Your instructions: Reproduce the listing in full, pictures excluded.

Provided records:
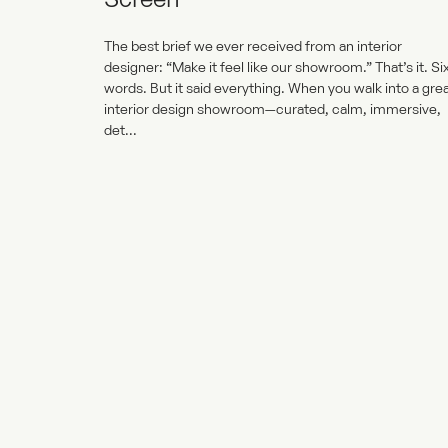
The best brief we ever received from an interior
designer: “Make it feel like our showroom.” That’s it. Si
words. But it said everything. When you walk into a gre
interior design showroom—curated, calm, immersive,
det...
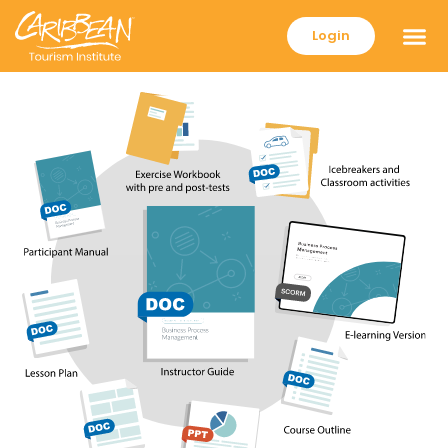
Login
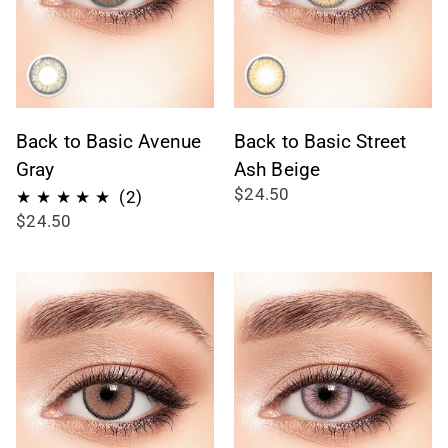
Back to Basic Avenue
Back to Basic Street
Gray
Ash Beige
$24.50
2
(2)
$24.50
total
reviews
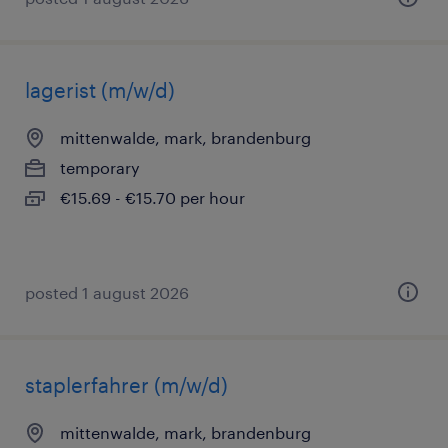
lagerist (m/w/d)
mittenwalde, mark, brandenburg
temporary
€15.69 - €15.70 per hour
posted 1 august 2026
staplerfahrer (m/w/d)
mittenwalde, mark, brandenburg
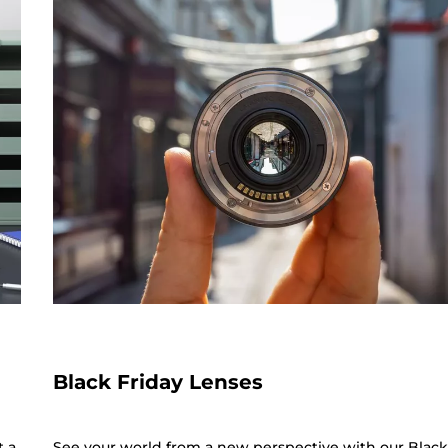
Black Friday Lenses
t a
See your world from a new perspective with our Blac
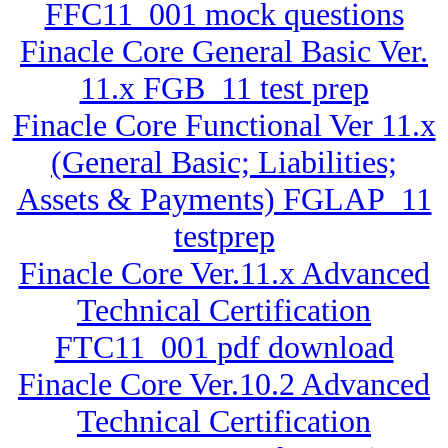
FFC11_001 mock questions
Finacle Core General Basic Ver.
11.x FGB_11 test prep
Finacle Core Functional Ver 11.x
(General Basic; Liabilities;
Assets & Payments) FGLAP_11
testprep
Finacle Core Ver.11.x Advanced
Technical Certification
FTC11_001 pdf download
Finacle Core Ver.10.2 Advanced
Technical Certification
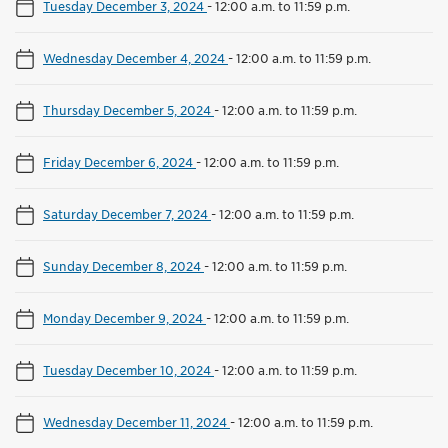
Tuesday December 3, 2024
-
12:00 a.m. to 11:59 p.m.
Wednesday December 4, 2024
-
12:00 a.m. to 11:59 p.m.
Thursday December 5, 2024
-
12:00 a.m. to 11:59 p.m.
Friday December 6, 2024
-
12:00 a.m. to 11:59 p.m.
Saturday December 7, 2024
-
12:00 a.m. to 11:59 p.m.
Sunday December 8, 2024
-
12:00 a.m. to 11:59 p.m.
Monday December 9, 2024
-
12:00 a.m. to 11:59 p.m.
Tuesday December 10, 2024
-
12:00 a.m. to 11:59 p.m.
Wednesday December 11, 2024
-
12:00 a.m. to 11:59 p.m.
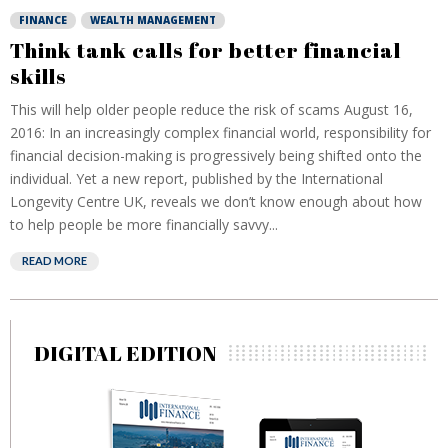
FINANCE
WEALTH MANAGEMENT
Think tank calls for better financial
skills
This will help older people reduce the risk of scams August 16,
2016: In an increasingly complex financial world, responsibility for
financial decision-making is progressively being shifted onto the
individual. Yet a new report, published by the International
Longevity Centre UK, reveals we don’t know enough about how
to help people be more financially savvy...
READ MORE
DIGITAL EDITION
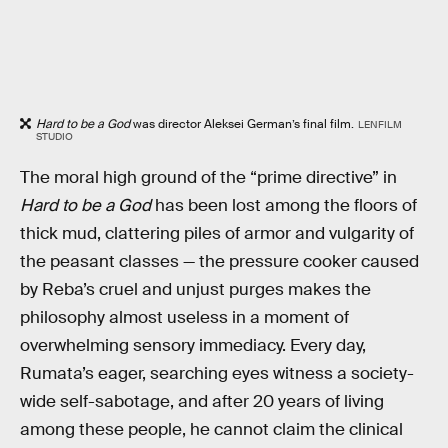
Hard to be a God
was director Aleksei German’s final film.
LENFILM
STUDIO
The moral high ground of the “prime directive” in
Hard to be a God
has been lost among the floors of
thick mud, clattering piles of armor and vulgarity of
the peasant classes — the pressure cooker caused
by Reba’s cruel and unjust purges makes the
philosophy almost useless in a moment of
overwhelming sensory immediacy. Every day,
Rumata’s eager, searching eyes witness a society-
wide self-sabotage, and after 20 years of living
among these people, he cannot claim the clinical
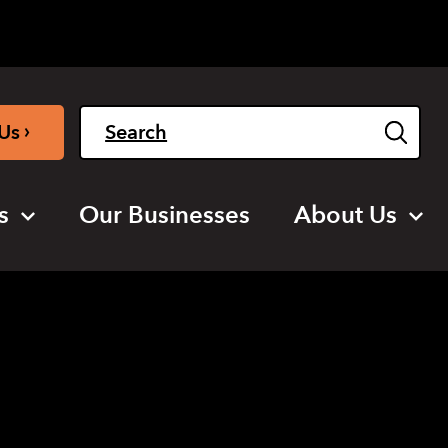
Light
Dark
English
›
Us
s
Our Businesses
About Us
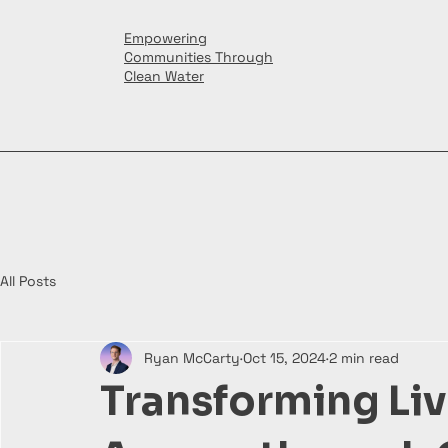
Empowering
Communities Through
Clean Water
All Posts
Ryan McCarty
Oct 15, 2024
2 min read
Transforming Liv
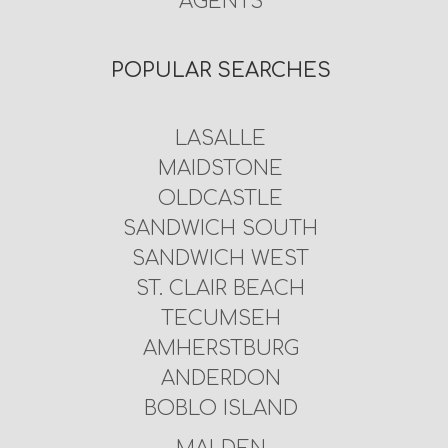
AGENTS
POPULAR SEARCHES
LASALLE
MAIDSTONE
OLDCASTLE
SANDWICH SOUTH
SANDWICH WEST
ST. CLAIR BEACH
TECUMSEH
AMHERSTBURG
ANDERDON
BOBLO ISLAND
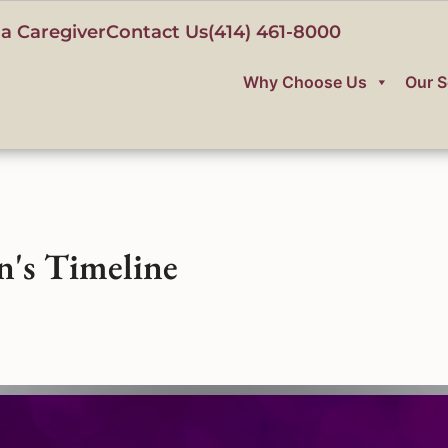
a Caregiver
Contact Us
(414) 461-8000
Why Choose Us
Our S
n's Timeline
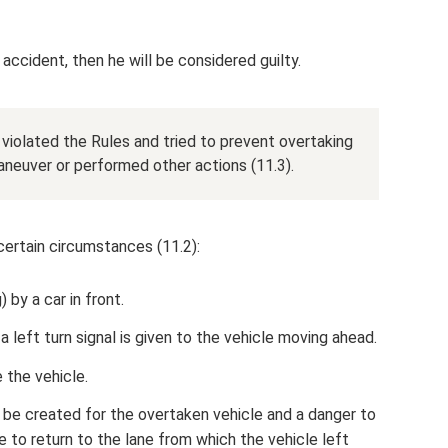
 accident, then he will be considered guilty.
 violated the Rules and tried to prevent overtaking
aneuver or performed other actions (11.3).
certain circumstances (11.2):
 by a car in front.
 left turn signal is given to the vehicle moving ahead.
 the vehicle.
 be created for the overtaken vehicle and a danger to
ible to return to the lane from which the vehicle left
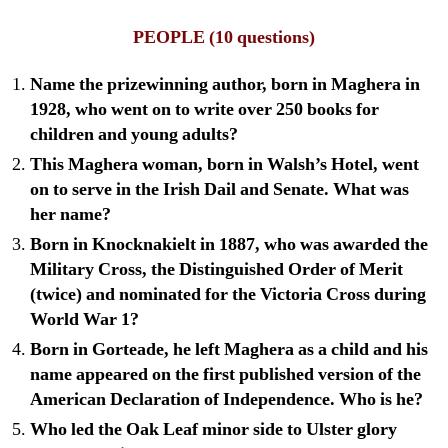
PEOPLE
(10 questions)
Name the prizewinning author, born in Maghera in
1928, who went on to write over 250 books for
children and young adults?
This Maghera woman, born in Walsh’s Hotel, went
on to serve in the Irish Dail and Senate. What was
her name?
Born in Knocknakielt in 1887, who was awarded the
Military Cross, the Distinguished Order of Merit
(twice) and nominated for the Victoria Cross during
World War 1?
Born in Gorteade, he left Maghera as a child and his
name appeared on the first published version of the
American Declaration of Independence. Who is he?
Who led the Oak Leaf minor side to Ulster glory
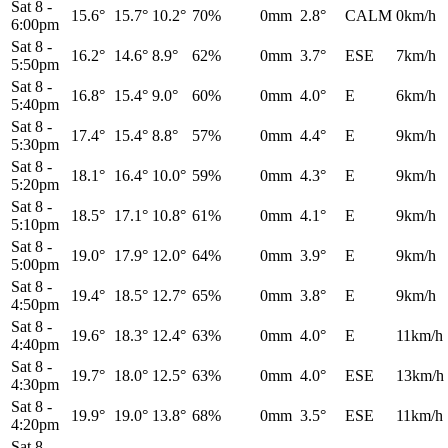
Sat 8
-
15.6°
15.7°
10.2°
70%
0mm
2.8°
CALM
0km/h
6:00pm
Sat 8
-
16.2°
14.6°
8.9°
62%
0mm
3.7°
ESE
7km/h
5:50pm
Sat 8
-
16.8°
15.4°
9.0°
60%
0mm
4.0°
E
6km/h
5:40pm
Sat 8
-
17.4°
15.4°
8.8°
57%
0mm
4.4°
E
9km/h
5:30pm
Sat 8
-
18.1°
16.4°
10.0°
59%
0mm
4.3°
E
9km/h
5:20pm
Sat 8
-
18.5°
17.1°
10.8°
61%
0mm
4.1°
E
9km/h
5:10pm
Sat 8
-
19.0°
17.9°
12.0°
64%
0mm
3.9°
E
9km/h
5:00pm
Sat 8
-
19.4°
18.5°
12.7°
65%
0mm
3.8°
E
9km/h
4:50pm
Sat 8
-
19.6°
18.3°
12.4°
63%
0mm
4.0°
E
11km/h
4:40pm
Sat 8
-
19.7°
18.0°
12.5°
63%
0mm
4.0°
ESE
13km/h
4:30pm
Sat 8
-
19.9°
19.0°
13.8°
68%
0mm
3.5°
ESE
11km/h
4:20pm
Sat 8
-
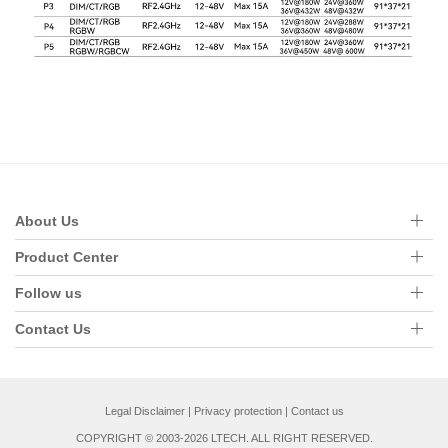
About Us
Product Center
Follow us
Contact Us
Legal Disclaimer
|
Privacy protection
|
Contact us
COPYRIGHT © 2003-2026 LTECH. ALL RIGHT RESERVED.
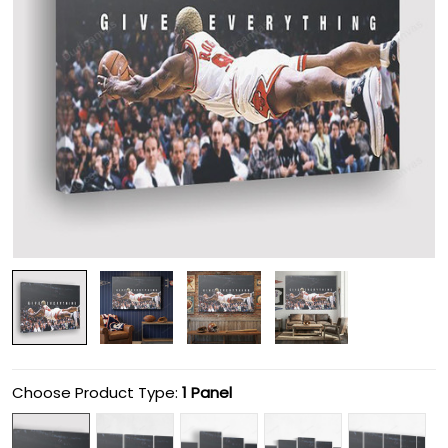
Choose Product Type:
1 Panel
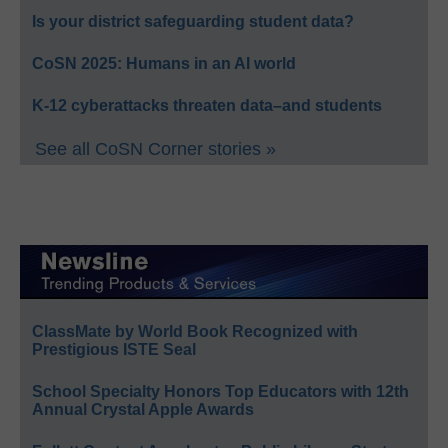
Is your district safeguarding student data?
CoSN 2025: Humans in an AI world
K-12 cyberattacks threaten data–and students
See all CoSN Corner stories »
ClassMate by World Book Recognized with
Prestigious ISTE Seal
School Specialty Honors Top Educators with 12th
Annual Crystal Apple Awards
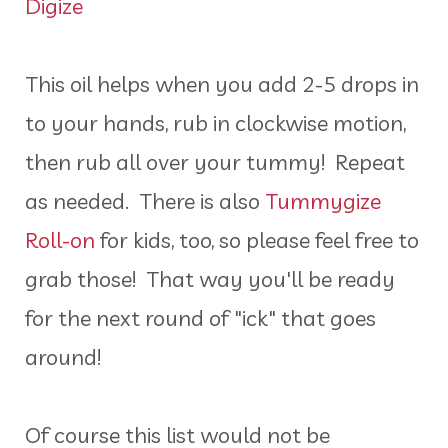
Digize
This oil helps when you add 2-5 drops in
to your hands, rub in clockwise motion,
then rub all over your tummy! Repeat
as needed. There is also
Tummygize
Roll-on
for kids, too, so please feel free to
grab those! That way you'll be ready
for the next round of "ick" that goes
around!
Of course this list would not be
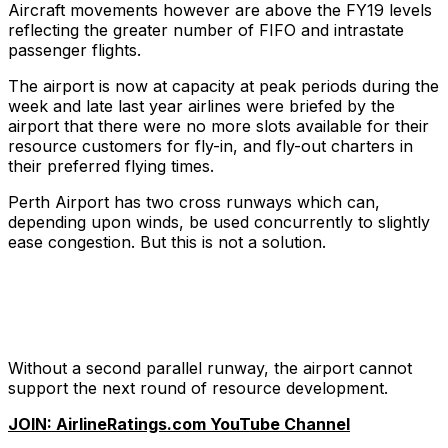
Aircraft movements however are above the FY19 levels
reflecting the greater number of FIFO and intrastate
passenger flights.
The airport is now at capacity at peak periods during the
week and late last year airlines were briefed by the
airport that there were no more slots available for their
resource customers for fly-in, and fly-out charters in
their preferred flying times.
Perth Airport has two cross runways which can,
depending upon winds, be used concurrently to slightly
ease congestion. But this is not a solution.
Without a second parallel runway, the airport cannot
support the next round of resource development.
JOIN: AirlineRatings.com YouTube Channel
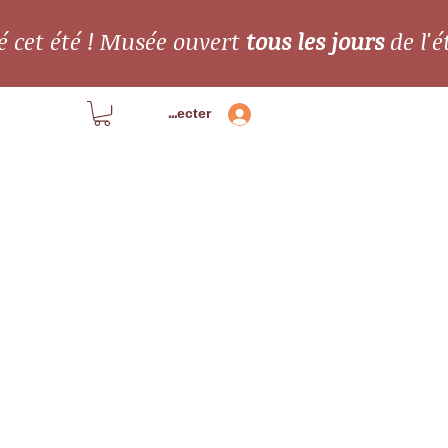
é cet été ! Musée ouvert
tous les jours
de l'é
Se connecter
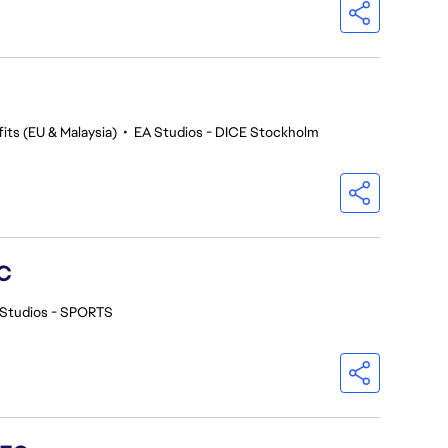
its (EU & Malaysia)
•
EA Studios - DICE Stockholm
C
 Studios - SPORTS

Problem solution:
The best brief we ever received from an interior
designer: “Make it feel like our showroom.” That’s it. Si
words. But it said everything. When you walk into a gre
interior design showroom—curated, calm, immersive,
det...
Login
Back to Basic Avenue
Back to Basic Street
Gray
Ash Beige
$24.50
2
(2)
$24.50
total
reviews
lagerist (m/w/d)
mittenwalde, mark, brandenburg
temporary
€15.69 - €15.70 per hour
posted 1 august 2026
staplerfahrer (m/w/d)
mittenwalde, mark, brandenburg
Black Friday Lenses
t a
See your world from a new perspective with our Blac
FFC11_001 mock questions
Finacle Core General Basic Ver.
11.x FGB_11 test prep
Finacle Core Functional Ver 11.x
(General Basic; Liabilities;
Assets & Payments) FGLAP_11
testprep
Finacle Core Ver.11.x Advanced
Technical Certification
FTC11_001 pdf download
Finacle Core Ver.10.2 Advanced
Technical Certification
Tuesday December 3, 2024
-
12:00 a.m. to 11:59 p.m.
Wednesday December 4, 2024
-
12:00 a.m. to 11:59 p.m.
Thursday December 5, 2024
-
12:00 a.m. to 11:59 p.m.
Friday December 6, 2024
-
12:00 a.m. to 11:59 p.m.
Saturday December 7, 2024
-
12:00 a.m. to 11:59 p.m.
Sunday December 8, 2024
-
12:00 a.m. to 11:59 p.m.
Monday December 9, 2024
-
12:00 a.m. to 11:59 p.m.
Tuesday December 10, 2024
-
12:00 a.m. to 11:59 p.m.
Wednesday December 11, 2024
-
12:00 a.m. to 11:59 p.m.
FINANCE
WEALTH MANAGEMENT
Think tank calls for better financial
skills
This will help older people reduce the risk of scams August 16,
2016: In an increasingly complex financial world, responsibility for
financial decision-making is progressively being shifted onto the
individual. Yet a new report, published by the International
Longevity Centre UK, reveals we don’t know enough about how
to help people be more financially savvy...
READ MORE
DIGITAL EDITION
Hard to be a God
was director Aleksei German’s final film.
LENFILM
STUDIO
The moral high ground of the “prime directive” in
Hard to be a God
has been lost among the floors of
thick mud, clattering piles of armor and vulgarity of
the peasant classes — the pressure cooker caused
by Reba’s cruel and unjust purges makes the
philosophy almost useless in a moment of
overwhelming sensory immediacy. Every day,
Rumata’s eager, searching eyes witness a society-
wide self-sabotage, and after 20 years of living
among these people, he cannot claim the clinical
Light
Dark
English
›
Us
s
Our Businesses
About Us
Empowering
Communities Through
Clean Water
All Posts
Ryan McCarty
Oct 15, 2024
2 min read
Transforming Liv
AGENTS
POPULAR SEARCHES
LASALLE
MAIDSTONE
OLDCASTLE
SANDWICH SOUTH
SANDWICH WEST
ST. CLAIR BEACH
TECUMSEH
AMHERSTBURG
ANDERDON
BOBLO ISLAND
a Caregiver
Contact Us
(414) 461-8000
Why Choose Us
Our S
n's Timeline
 accident, then he will be considered guilty.
 violated the Rules and tried to prevent overtaking
aneuver or performed other actions (11.3).
certain circumstances (11.2):
 by a car in front.
 left turn signal is given to the vehicle moving ahead.
 the vehicle.
 be created for the overtaken vehicle and a danger to
ible to return to the lane from which the vehicle left
PEOPLE
(10 questions)
Name the prizewinning author, born in Maghera in
1928, who went on to write over 250 books for
children and young adults?
This Maghera woman, born in Walsh’s Hotel, went
on to serve in the Irish Dail and Senate. What was
her name?
Born in Knocknakielt in 1887, who was awarded the
Military Cross, the Distinguished Order of Merit
(twice) and nominated for the Victoria Cross during
World War 1?
Born in Gorteade, he left Maghera as a child and his
name appeared on the first published version of the
American Declaration of Independence. Who is he?
Who led the Oak Leaf minor side to Ulster glory
Sat 8
-
15.6°
15.7°
10.2°
70%
0mm
2.8°
CALM
0km/h
6:00pm
Sat 8
-
16.2°
14.6°
8.9°
62%
0mm
3.7°
ESE
7km/h
5:50pm
Sat 8
-
16.8°
15.4°
9.0°
60%
0mm
4.0°
E
6km/h
5:40pm
Sat 8
-
17.4°
15.4°
8.8°
57%
0mm
4.4°
E
9km/h
5:30pm
Sat 8
-
18.1°
16.4°
10.0°
59%
0mm
4.3°
E
9km/h
5:20pm
Sat 8
-
18.5°
17.1°
10.8°
61%
0mm
4.1°
E
9km/h
5:10pm
Sat 8
-
19.0°
17.9°
12.0°
64%
0mm
3.9°
E
9km/h
5:00pm
Sat 8
-
19.4°
18.5°
12.7°
65%
0mm
3.8°
E
9km/h
4:50pm
Sat 8
-
19.6°
18.3°
12.4°
63%
0mm
4.0°
E
11km/h
4:40pm
Sat 8
-
19.7°
18.0°
12.5°
63%
0mm
4.0°
ESE
13km/h
4:30pm
Sat 8
-
19.9°
19.0°
13.8°
68%
0mm
3.5°
ESE
11km/h
4:20pm
Sat 8
-
About Us
Product Center
Follow us
Contact Us
Legal Disclaimer
|
Privacy protection
|
Contact us
COPYRIGHT © 2003-2026 LTECH. ALL RIGHT RESERVED.
Choose Product Type:
1 Panel
Is your district safeguarding student data?
CoSN 2025: Humans in an AI world
K-12 cyberattacks threaten data–and students
See all CoSN Corner stories »
ClassMate by World Book Recognized with
Prestigious ISTE Seal
School Specialty Honors Top Educators with 12th
Annual Crystal Apple Awards
Digize
This oil helps when you add 2-5 drops in
to your hands, rub in clockwise motion,
then rub all over your tummy! Repeat
as needed. There is also
Tummygize
Roll-on
for kids, too, so please feel free to
grab those! That way you'll be ready
for the next round of "ick" that goes
around!
Of course this list would not be
Aircraft movements however are above the FY19 levels
reflecting the greater number of FIFO and intrastate
passenger flights.
The airport is now at capacity at peak periods during the
week and late last year airlines were briefed by the
airport that there were no more slots available for their
resource customers for fly-in, and fly-out charters in
their preferred flying times.
Perth Airport has two cross runways which can,
depending upon winds, be used concurrently to slightly
ease congestion. But this is not a solution.
Without a second parallel runway, the airport cannot
support the next round of resource development.
JOIN: AirlineRatings.com YouTube Channel
é cet été ! Musée ouvert
tous les jours
de l'é
Se connecter
its (EU & Malaysia)
•
EA Studios - DICE Stockholm
C
 Studios - SPORTS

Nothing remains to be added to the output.